61 Research Day 2020 Barzilai University Medical Center 41 PREGNANCY OUTCOMES IN WOMEN WITH UTERINE FIBROIDS Leonti Grin, Raz Berkovitz-Shperling, Sarit Mash-Reizer, Eyal Anteby, Efraim Zohav Department of Obstetrics and Gynecology, Barzilai University Medical Center Faculty of Health Sciences, Ben-Gurion University of the Negev, Israel Background Uterine fibroids are common in reproductive age women. Previous reports showed an association between fibroids and adverse pregnancy and neonatal outcomes. Hypothesis The effect of fibroids on pregnancy complications is associated with the location, size and number of fibroids.
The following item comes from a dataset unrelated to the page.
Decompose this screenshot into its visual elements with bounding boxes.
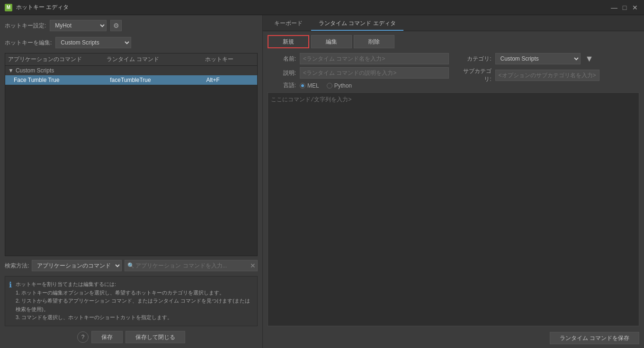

Objectives The aim of this study was to explore the possible adverse obstetric outcomes in women with uterine fibroids according to number of fibroids their size and location. Results A retrospective analysis of maternal antenatal records and delivery records in all consecutive pregnant women attending Barzilai university hospital clinics was performed. Overall 133 pregnant women were eligible for the study group and matched with 330 controls. Baseline characteristics were similar between the study and control groups. In the study group, the average maximal fibroid diameter (mm) was 60±37. Adverse pregnancy outcomes in women with uterine fibroids versus normal uterus: preterm delivery (<37 weeks) OR 2.56, CI (1.426-4.56). Delivery by urgent cesarean section OR 2.18, CI (1.36-3.49). Sub analysis in women with a single versus multiple fibroids: preterm delivery (<37 weeks) OR 1.6, CI (0.6-4.26). Urgent cesarean delivery, OR 0.7, CI (0.28-1.748). In case of placenta on the same side as the fibroid: preterm delivery (<37 weeks) OR 1.09, CI (0.373-3.26). Urgent cesarean delivery, OR 0.82, CI (0.38-1.97). Other parameters were not significant predictors for adverse pregnancy outcomes Conclusions Pregnant women diagnosed with uterine fibroids might be at increased risk for adverse pregnancy outcome. Therefore, an early diagnosis of uterine fibroids could provide a reference to initiate a meticulous follow-up and counselling.